Fossil charcoal in the geologic record provides evidence for fire events that, in turn, may have implications relative to terrestrial ecosystems and atmospheric evolution. Much of the fossil charcoal record involves known terrestrial or near-shore environments and shows earliest occurrences of fire in the Pridolian (Late Silurian), with fire events increasing throughout the Late Devonian and into the Carboniferous. Reflectance analyses of charcoals from two well-established Upper Devonian (Famennian 2c) lowland sites (Red Hill, PA, and Elkins, WV) indicate that these fires were moderately hot (around 550oC) and burnt mainly surface vegetation dominated by pre-ferns and lycopsids, rather than being produced by crown fires in forests. Charcoal from these fire events accumulated in lowland and near-shore environments, but may also have been transported by wind or water into basinal marine environments. Fragments of fossil charcoal have been identified in coeval marine black shales of the Appalachian and Illinois basins. Of note, is the observed increase in charcoal content up-section in the Late Devonian-Early Mississippian in several cores from Kentucky and Ohio.
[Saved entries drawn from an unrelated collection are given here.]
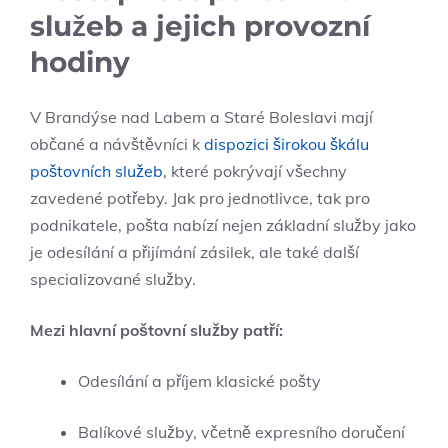
služeb a jejich provozní
hodiny
V Brandýse nad Labem a Staré Boleslavi mají
občané a návštěvníci k
dispozici širokou škálu
poštovních služeb
, které pokrývají všechny
zavedené potřeby. Jak pro jednotlivce, tak pro
podnikatele, pošta nabízí nejen základní služby jako
je odesílání a přijímání zásilek, ale také další
specializované služby.
Mezi hlavní poštovní služby patří:
Odesílání a příjem klasické pošty
Balíkové služby, včetně expresního doručení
This charcoal has very similar reflectance distributions and is morphologically similar to that identified in the known terrestrial sites, and may provide a record of the expansion of land plants into more fire-prone niches. The occurrence of charcoal in marine black shales is significant in that it may yield a more continuous record of fire than is possible in many terrestrial systems. We suggest that inertinite (fossil charcoal) occurrences in marine shales, particularly marine black shales of Devonian and Mississippian age, can further constrain paleo-atmospheric oxygen levels and provide an important linkage between terrestrial and marine ecosystems. It is also likely that petrographic analysis of black shales of other ages may provide a similar wildfire record.